İşgalci, yayılmacı bir anlayışı var turizm sektörünün, nerede ise nefes alacak yer bırakmadılar halka.

Genişledikçe genişlediler, denizin ortasına bile tesis kondurmaktan çekinmediler.

Hızlarını alamadılar sahili tel çitlerle çevirip, asıl sahibi olan vatandaşa yasakladılar.

Antalya turizmde önemli bir merkez olsun diye her türlü kolaylık sağlandı arkadaşlara.

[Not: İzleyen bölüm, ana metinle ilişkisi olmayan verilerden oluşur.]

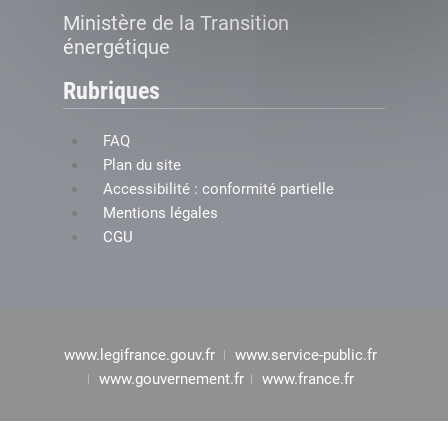
Ministère de la Transition
énergétique
Rubriques
FAQ
Plan du site
Accessibilité : conformité partielle
Mentions légales
CGU
www.legifrance.gouv.fr
www.service-public.fr
www.gouvernement.fr
www.france.fr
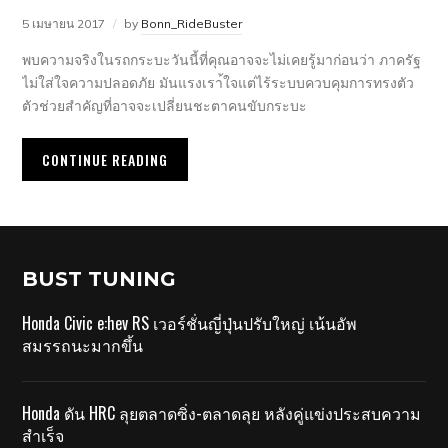
5 เมษายน 2017
by
Bonn_RideBuster
พบความจริงในรถกระบะวันนี้ที่คุณอาจจะไม่เคยรู้มาก่อนว่า ภาครัฐ
ไม่ใส่ใจความปลอดภัย มันแรงเรา้ใจแต่ไร้ระบบควบคุมการทรงตัว
ตัวช่วยสำคัญที่อาจจะเปลี่ยนชะตาคนขับกระบะ
CONTINUE READING
BUST TUNING
Honda Civic e:hev RS เวอร์ชั่นญี่ปุ่นปรับใหญ่ เน้นอัพ
สมรรถนะมากขึ้น
Honda ดัน HRC ลุยตลาดซิ่ง-ตลาดลุย หลังคู่แข่งประสบความ
สำเร็จ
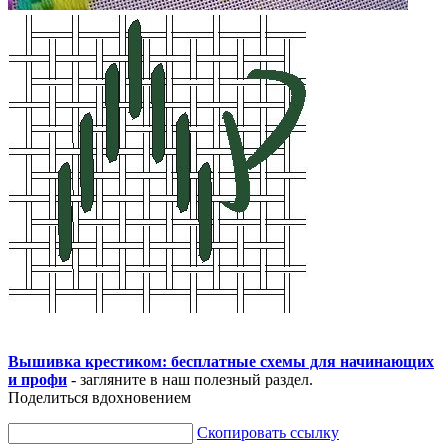
Вышивка крестиком: бесплатные схемы для начинающих
и профи
- загляните в наш полезный раздел.
Поделиться вдохновением
Скопировать ссылку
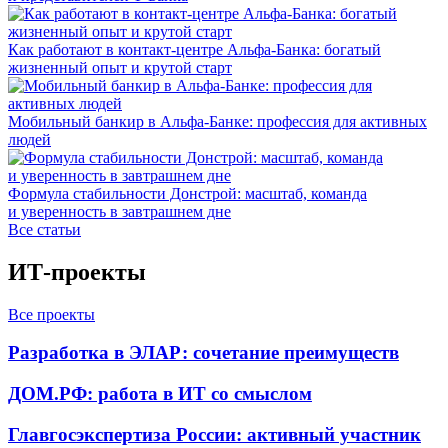
Как работают в контакт-центре Альфа-Банка: богатый
жизненный опыт и крутой старт
Мобильный банкир в Альфа-Банке: профессия для активных
людей
Формула стабильности Донстрой: масштаб, команда
и уверенность в завтрашнем дне
Все статьи
ИТ-проекты
Все проекты
Разработка в ЭЛАР: сочетание преимуществ
ДОМ.РФ: работа в ИТ со смыслом
Главгосэкспертиза России: активный участник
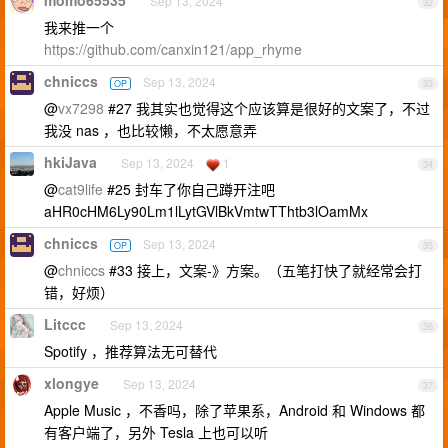
momo65535
Sep 13, 2024
32
我来推一个
https://github.com/canxin121/app_rhyme
chniccs
Sep 13, 2024
OP
33
@
vx7298
#27 我其实也觉得这个应该算是很好的文案了，不过
我没 nas ，也比较懒，不太愿意弄
hkiJava
Sep 13, 2024
1
34
@
cat9life
#25 封车了你自己蹲开注吧
aHR0cHM6Ly90Lm1lLytGVlBkVmtwTThtb3lOamMx
chniccs
Sep 13, 2024
OP
35
@
chniccs
#33 接上，文案-》方案。（五笔打快了就经常会打
错，好烦）
Litccc
Sep 13, 2024
36
Spotify ，推荐算法无可替代
xlongye
Sep 13, 2024
37
Apple Music ，不香吗，除了苹果系，Android 和 Windows 都
有客户端了，另外 Tesla 上也可以听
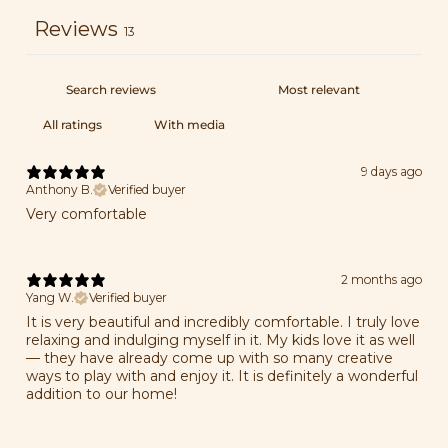
Reviews
13
With media
9 days ago
Anthony B.
Verified buyer
Very comfortable
2 months ago
Yang W.
Verified buyer
It is very beautiful and incredibly comfortable. I truly love
relaxing and indulging myself in it. My kids love it as well
— they have already come up with so many creative
ways to play with and enjoy it. It is definitely a wonderful
addition to our home!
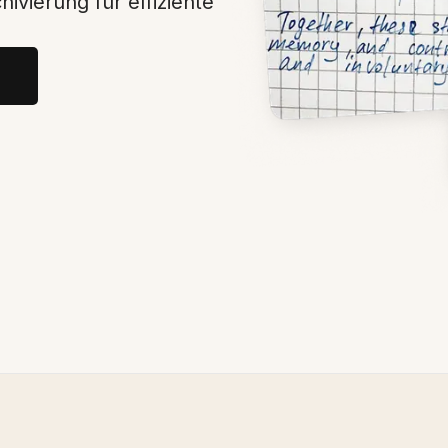
ivierung für effiziente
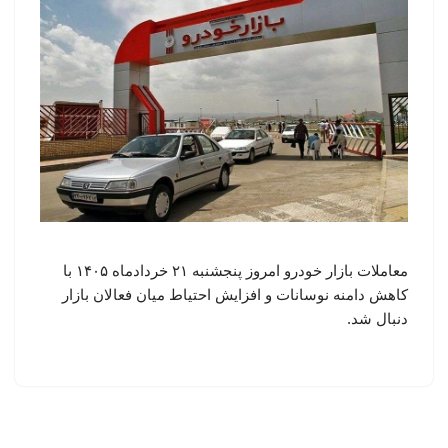
معاملات بازار خودرو امروز پنجشنبه ۲۱ خردادماه ۱۴۰۵ با
کاهش دامنه نوسانات و افزایش احتیاط میان فعالان بازار
دنبال شد.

Bedavadan tahsis edilen sahillerin dışında krediler verildi, onlar parayı bankalara yatırarak, ya da satarak kazançlarına kazanç kattılar.

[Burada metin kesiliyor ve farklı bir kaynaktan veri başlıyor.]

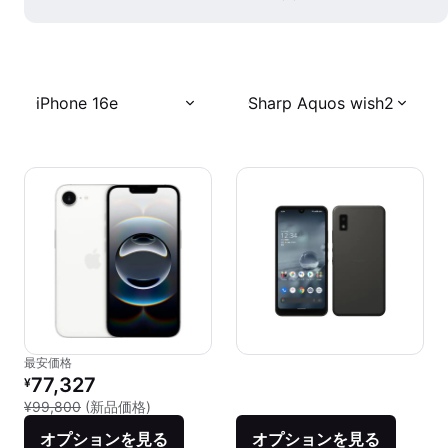
iPhone 16e
Sharp Aquos wish2
最安価格
リファービッシュ品の価格：
77,327
¥
新品との比較：¥99,800
¥99,800
(新品価格)
オプションを見る
オプションを見る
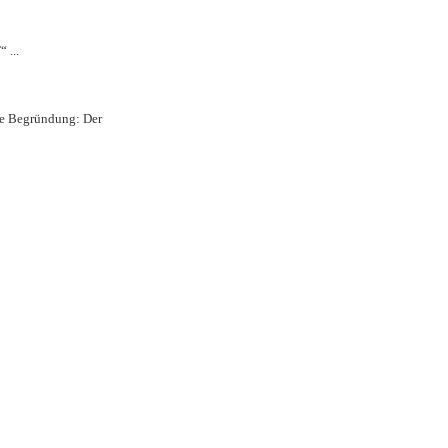
 ...
hre Begründung: Der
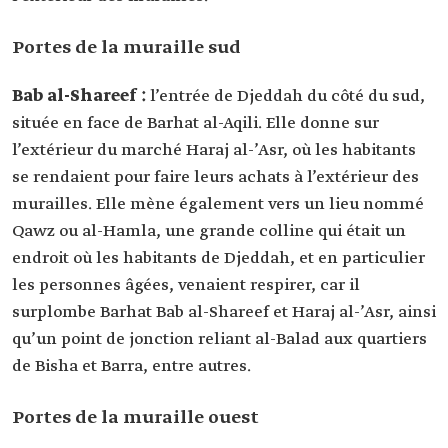
Portes de la muraille sud
Bab al-Shareef :
l’entrée de Djeddah du côté du sud,
située en face de Barhat al-Aqili. Elle donne sur
l’extérieur du marché Haraj al-’Asr, où les habitants
se rendaient pour faire leurs achats à l’extérieur des
murailles. Elle mène également vers un lieu nommé
Qawz ou al-Hamla, une grande colline qui était un
endroit où les habitants de Djeddah, et en particulier
les personnes âgées, venaient respirer, car il
surplombe Barhat Bab al-Shareef et Haraj al-’Asr, ainsi
qu’un point de jonction reliant al-Balad aux quartiers
de Bisha et Barra, entre autres.
Portes de la muraille ouest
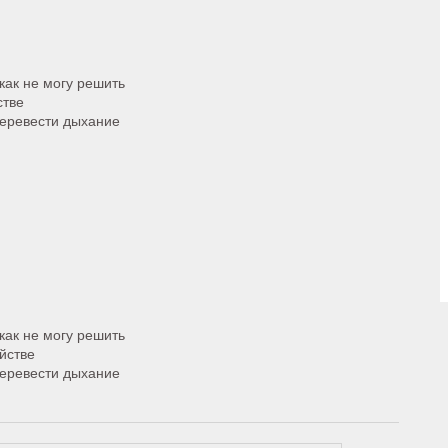
как не могу решить
стве
перевести дыхание
как не могу решить
йстве
перевести дыхание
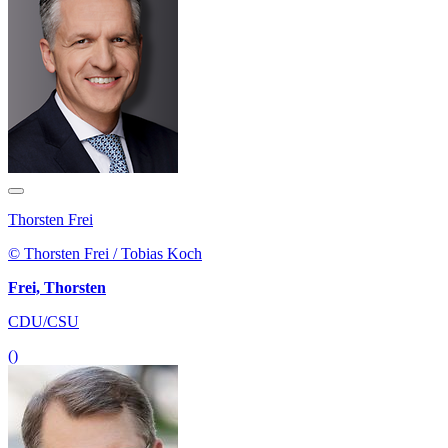
Thorsten Frei
© Thorsten Frei / Tobias Koch
Frei, Thorsten
CDU/CSU
()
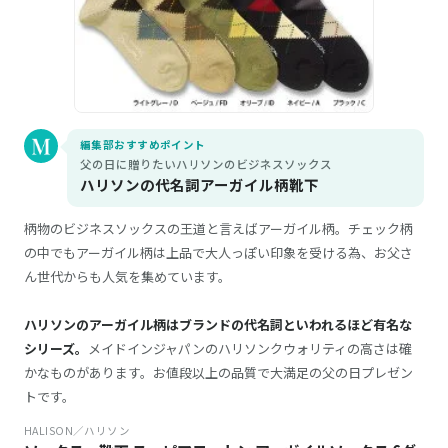
編集部おすすめポイント
父の日に贈りたいハリソンのビジネスソックス
ハリソンの代名詞アーガイル柄靴下
柄物のビジネスソックスの王道と言えばアーガイル柄。チェック柄
の中でもアーガイル柄は上品で大人っぽい印象を受ける為、お父さ
ん世代からも人気を集めています。
ハリソンのアーガイル柄はブランドの代名詞といわれるほど有名な
シリーズ。
メイドインジャパンのハリソンクウォリティの高さは確
かなものがあります。お値段以上の品質で大満足の父の日プレゼン
トです。
HALISON／ハリソン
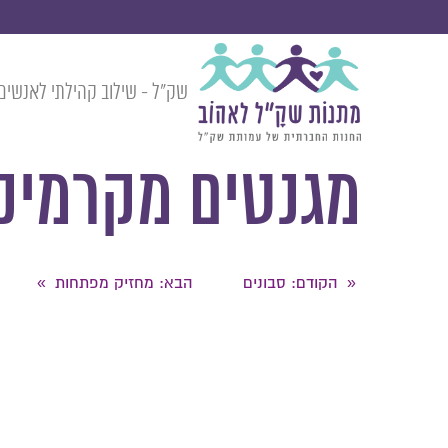
שק״ל - שילוב קהילתי לאנשים 
»
»
»
המוצרים
מזכרות לאירועים
מזכרות שונות
מגנטים מקרמיקה
מגנטים מקרמיק
הקודם
: סבונים
הבא
: מחזיק מפתחות
»
«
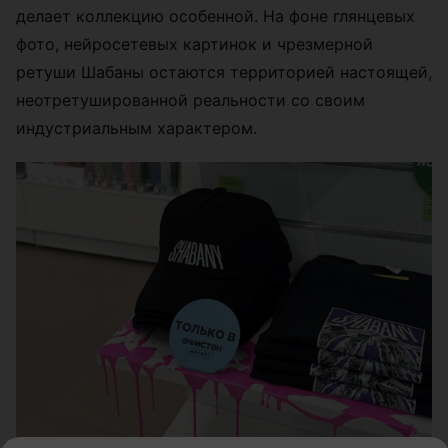
делает коллекцию особенной. На фоне глянцевых
фото, нейросетевых картинок и чрезмерной
ретуши Шабаны остаются территорией настоящей,
неотретушированной реальности со своим
индустриальным характером.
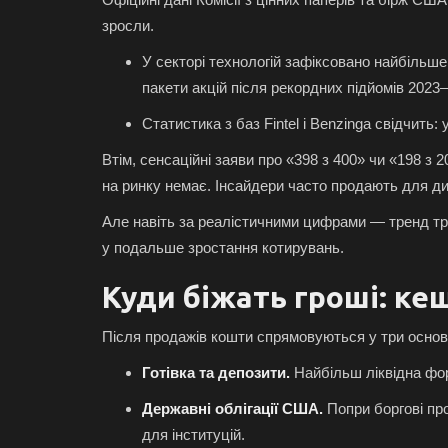
зросли.
У секторі технологій зафіксовано найбільше
пакети акцій після рекордних підйомів 2023–
Статистика з баз Fintel і Benzinga свідчить
Втім, сенсаційні заяви про «398 з 400» чи «198 з
на ринку немає. Інсайдери часто продають для д
Але навіть за реалістичними цифрами — тренд три
у подальше зростання котирувань.
Куди біжать гроші: кеш
Після продажів кошти спрямовуються у три основ
Готівка та депозити.
Найбільш ліквідна фор
Державні облігації США.
Попри боргові пр
для інституцій.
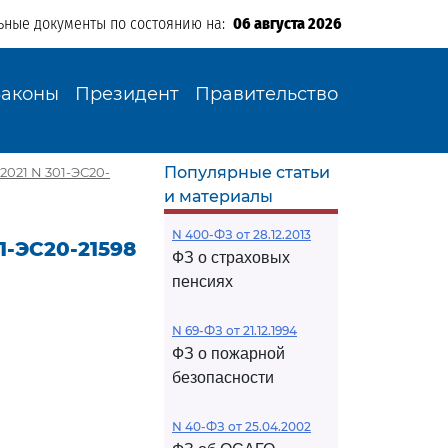
ьные документы по состоянию на:
06 августа 2026
Законы
Президент
Правительство
Популярные статьи
2021 N 301-ЭС20-
и материалы
N 400-ФЗ от 28.12.2013
1-ЭС20-21598
ФЗ о страховых
пенсиях
N 69-ФЗ от 21.12.1994
ФЗ о пожарной
безопасности
N 40-ФЗ от 25.04.2002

Antalya'nın denizini, havasını, doğasını hovardaca harcıyorlar.

Yetmiyor indirimli elektrikten yararlanıyorlar.

Suyu bedavaya getirmek üzere sondaj açtırdılar.

Gerçek şu ki Antalya'ya faydaları yok gibi.

Çünkü tamamına yakınının merkezleri Antalya dışında.

O nedenle vergi ödemiyorlar.

Belediyeler turizmcilerin çöpçüsü olup çıktı.

İstihdam sağlama açısından bir nebze yararları var.

Binlerce kişiyi yaz sezonunda adeta köle gibi çalıştırıyorlar.

Sezon bitince de kapı önüne koymaktan çekinmiyorlar.

Öyle sözleşmeler yapıyorlar ki işten çıkarılan emekçinin hakkını araması hayal.

Dedik ya Antalya'ya bir kuruş katkıları yok.

Bir etkinlikleri olduğunda Antalya basınına süslü davetiyeler göndermeyi biliyorlar da iş tanıtım, baskı ve diğer materyallere gelince Antalya'yı pas geçip İstanbul'u, hatta yurt dışını tercih ediyorlar.

Antalyalı matbaacıların henüz siftahı yok.

Reklam gerektiğinde 'ağam cicim' dedikleri Antalya gazetelerine daha bir kuruş vermiş değiller.

Antalya ile ilgili bir konu olduğunda bülbül sesli halkla ilişkiler uzmanları telefona sarılıp gazetelerin ve ajansların yayın yönetmenlerine 'rica' da bulunuyorlar ama iş reklama, ilana gelince, "O konuyla başka bir departmanımız ilgileniyor" kaçamağını yapmaktan da geri kalmıyorlar.

Antalya'nın kaynaklarını tepe tepe kullanıyorlar, 'her şey dahil' saçmalığı ile sudan ucuz fiyatla yatak satıyorlar, ondan sonra da " Turizm iyi gitmiyor, ekonomik anlamda sıkıntıdayız, kemerleri sıkmak zorundayız" ağlamaya başlıyorlar.

Pekala beyler madem turizmden kazanamıyorsunuz neden yerden mantar gibi otel bitiyor ?

Neden tesislerin çok yıldızlı olması için yarışıyorsunuz ?

Neden otellerin inşaat malzemelerinden tutun da, en küçük sarf malzemelerini bile yurt dışından, hatta Okyanus ötesinden getiriyorsunuz ?

Sürekli "kazanamıyoruz" diyerek timsah gözyaşı döküyor, buna karşılık her yıl görkemli yeni tesisleri ardı ardına açıyorsunuz ?

Ne zaman doyacaksınız ?

Ne zaman size bu nimeti sunan Antalya'ya olan borcunuzu ödeyeceksiniz ?

Bir tek siz mi akıllısınız ?

Vatandaşı salak yerine mi koyuyorsunuz ?

Bir konuda sıkıştınız mı 'Yetiş basın' diyorsunuz.

Darda kaldığınız mı,"Devlet bile sahip çıksın" diyorsunuz.

Ama iş Antalya'dan kazanıp ta Antalya'ya verilmesine gelince inanılmaz derecede kıvırmaya başlıyorsunuz..

Bu kadar nankörlük olur mu ?

Size her türlü olanağı sunan Antalya'ya karşı bu kadar kayıtsız kalınır mı ?

Bir gün maymun gözünü açacak..

Sizin de foyanız ortaya dökülecek..

O zaman neler olacağını hiç aklınıza getirdiniz mi ?

Bu kentin sahiplerine nasıl hesap vereceğinizi hiç düşündünüz mü ?

Ne zaman doyacaksınız ?

Antalya'yı ve kamuoyunu oyalamaya daha ne kadar devam edeceksiniz ?

Keser döner sap döner, bir gün gelir hesap döner..

Bunu turizmciler asla aklından çıkarmasın.